Your objective: Your answer should be every line of the records that contains the word "this".

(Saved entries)
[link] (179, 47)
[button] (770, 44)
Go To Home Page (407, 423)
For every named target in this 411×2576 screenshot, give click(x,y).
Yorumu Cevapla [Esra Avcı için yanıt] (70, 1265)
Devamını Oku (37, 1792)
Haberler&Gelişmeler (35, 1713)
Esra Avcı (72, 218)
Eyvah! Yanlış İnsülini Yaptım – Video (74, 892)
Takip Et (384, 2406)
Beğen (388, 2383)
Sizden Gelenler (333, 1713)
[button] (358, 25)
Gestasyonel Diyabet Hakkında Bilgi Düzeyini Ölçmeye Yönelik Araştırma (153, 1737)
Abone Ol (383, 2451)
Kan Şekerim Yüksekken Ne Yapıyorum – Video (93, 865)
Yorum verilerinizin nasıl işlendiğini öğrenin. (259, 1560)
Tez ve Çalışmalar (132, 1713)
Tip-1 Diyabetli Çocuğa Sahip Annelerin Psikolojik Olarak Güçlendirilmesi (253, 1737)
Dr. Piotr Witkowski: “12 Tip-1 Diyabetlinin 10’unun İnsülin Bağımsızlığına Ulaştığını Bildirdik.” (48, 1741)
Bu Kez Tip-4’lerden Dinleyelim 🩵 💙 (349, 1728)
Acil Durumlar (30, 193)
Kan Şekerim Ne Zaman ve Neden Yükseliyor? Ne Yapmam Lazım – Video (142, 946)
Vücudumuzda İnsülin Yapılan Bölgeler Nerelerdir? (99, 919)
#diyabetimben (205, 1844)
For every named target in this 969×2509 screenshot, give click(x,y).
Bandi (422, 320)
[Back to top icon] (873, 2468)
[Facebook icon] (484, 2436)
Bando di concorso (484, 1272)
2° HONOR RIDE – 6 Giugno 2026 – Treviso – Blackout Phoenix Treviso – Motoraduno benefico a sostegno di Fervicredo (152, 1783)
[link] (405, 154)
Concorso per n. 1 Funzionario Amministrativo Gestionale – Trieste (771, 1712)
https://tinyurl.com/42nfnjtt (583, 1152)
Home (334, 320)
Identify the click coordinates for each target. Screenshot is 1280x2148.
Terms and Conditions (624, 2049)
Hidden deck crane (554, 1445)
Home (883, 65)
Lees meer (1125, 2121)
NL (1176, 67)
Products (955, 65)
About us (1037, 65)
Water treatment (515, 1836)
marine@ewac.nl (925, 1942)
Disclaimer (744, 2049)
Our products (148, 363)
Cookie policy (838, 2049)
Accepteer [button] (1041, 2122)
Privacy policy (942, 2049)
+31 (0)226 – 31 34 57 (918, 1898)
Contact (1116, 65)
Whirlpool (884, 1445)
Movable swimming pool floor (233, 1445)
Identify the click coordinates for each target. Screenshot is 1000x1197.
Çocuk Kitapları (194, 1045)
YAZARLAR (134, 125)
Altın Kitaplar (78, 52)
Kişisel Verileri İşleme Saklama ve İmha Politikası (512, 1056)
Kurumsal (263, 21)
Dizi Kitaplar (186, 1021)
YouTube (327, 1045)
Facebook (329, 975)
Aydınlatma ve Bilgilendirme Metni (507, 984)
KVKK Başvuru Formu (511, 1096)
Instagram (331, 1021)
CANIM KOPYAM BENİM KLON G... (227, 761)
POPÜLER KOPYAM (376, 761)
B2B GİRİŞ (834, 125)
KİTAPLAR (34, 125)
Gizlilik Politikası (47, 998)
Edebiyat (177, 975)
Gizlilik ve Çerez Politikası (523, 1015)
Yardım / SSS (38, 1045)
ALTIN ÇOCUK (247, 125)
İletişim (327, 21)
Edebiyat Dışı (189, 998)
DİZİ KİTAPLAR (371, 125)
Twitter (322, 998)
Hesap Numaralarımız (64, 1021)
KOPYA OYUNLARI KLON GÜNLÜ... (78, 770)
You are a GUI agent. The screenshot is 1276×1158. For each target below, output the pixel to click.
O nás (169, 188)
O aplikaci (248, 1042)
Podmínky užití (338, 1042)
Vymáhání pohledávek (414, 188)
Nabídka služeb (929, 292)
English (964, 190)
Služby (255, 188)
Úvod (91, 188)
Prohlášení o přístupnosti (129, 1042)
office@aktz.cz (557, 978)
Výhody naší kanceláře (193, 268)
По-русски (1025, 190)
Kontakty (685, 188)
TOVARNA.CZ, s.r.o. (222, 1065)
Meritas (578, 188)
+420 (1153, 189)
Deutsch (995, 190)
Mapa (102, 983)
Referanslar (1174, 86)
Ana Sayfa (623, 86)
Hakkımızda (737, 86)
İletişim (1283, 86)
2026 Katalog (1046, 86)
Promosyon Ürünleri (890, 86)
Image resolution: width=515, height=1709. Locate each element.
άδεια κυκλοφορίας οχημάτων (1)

Response:
For every named target in this 411×2576 screenshot, give click(x,y).
For every named target in this 969×2509 screenshot, give click(x,y).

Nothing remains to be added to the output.